Under Sections 382 and 383 of the Code, substantial changes in our ownership may limit the amount of NOL and research and development credit carryforwards that could be used annually in the future to offset taxable income. The tax benefits related to future utilization of federal and state NOL carryforwards, credit carryforwards, and other deferred tax assets may be limited or lost if cumulative changes in ownership exceeds 50% within any three-year period. We have not completed a Section 382/383 analysis under the Code regarding the limitation of NOL and credit carryforwards. If a change in ownership were to have occurred, the annual limitation may result in the expiration of credits before utilization.
We record unrecognized tax benefits as liabilities or reduce the underlying tax attribute, as applicable, and adjust them when our judgment changes as a result of the evaluation of new information not previously available. Because of the complexity of some of these uncertainties, the ultimate resolution may result in a payment that is materially different from our current estimate of the unrecognized tax benefit liabilities. These differences will be reflected as increases or decreases to income tax expense in the period in which new information is available.
Recent Accounting Pronouncements
See Note 1 to our audited financial statements included elsewhere in this Annual Report for more information about recent accounting pronouncements.
Emerging Growth Company and Smaller Company Reporting Status
As an emerging growth company, or EGC, under the JOBS Act, we may delay the adoption of certain accounting standards until such time as those standards apply to private companies.
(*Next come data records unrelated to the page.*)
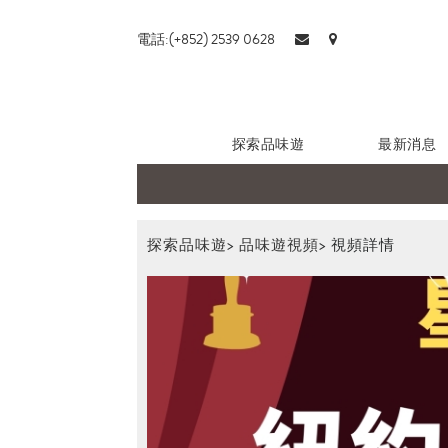
電話:(+852) 2539 0628
探索品味遊
最新消息
探索品味遊
>
品味遊視頻
>
視頻詳情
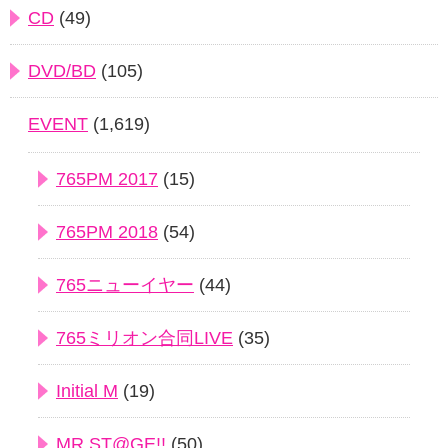
CD
(49)
DVD/BD
(105)
EVENT
(1,619)
765PM 2017
(15)
765PM 2018
(54)
765ニューイヤー
(44)
765ミリオン合同LIVE
(35)
Initial M
(19)
MR ST@GE!!
(50)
Other exemptions and reduced reporting requirements under the JOBS Act for EGCs include presentation of only two years of audited financial statements in a registration statement for an initial public offering, or IPO, an exemption from the requirement to provide an auditor's report on internal controls over financial reporting pursuant to Section 404(b) of the Sarbanes-Oxley Act of 2002, an exemption from any requirement that may be adopted by the Public Company Accounting Oversight Board regarding mandatory audit firm rotation, and less extensive disclosure about our executive compensation arrangements.
We may remain classified as an EGC until the December 31, 2026, although if the market value of our Common Stock that is held by non-affiliates exceeds $700 million as of any June 30 before that time or if we have annual gross revenues of $1.235 billion or more in any fiscal year, we would cease to be an emerging growth company as of December 31 of the applicable year. We also would cease to be an EGC if we issue more than $1 billion of non-convertible debt over a three-year period.
We are also a "smaller reporting company," as defined in Rule 12b-2 under the Exchange Act. Similar to emerging growth companies, smaller reporting companies have reduced disclosure obligations, such as an ability to provide simplified executive compensation information and only two years of audited financial statements in an annual report on Form 10-K, with correspondingly reduced "Management's Discussion and Analysis of Financial Condition and Results of Operations" disclosure.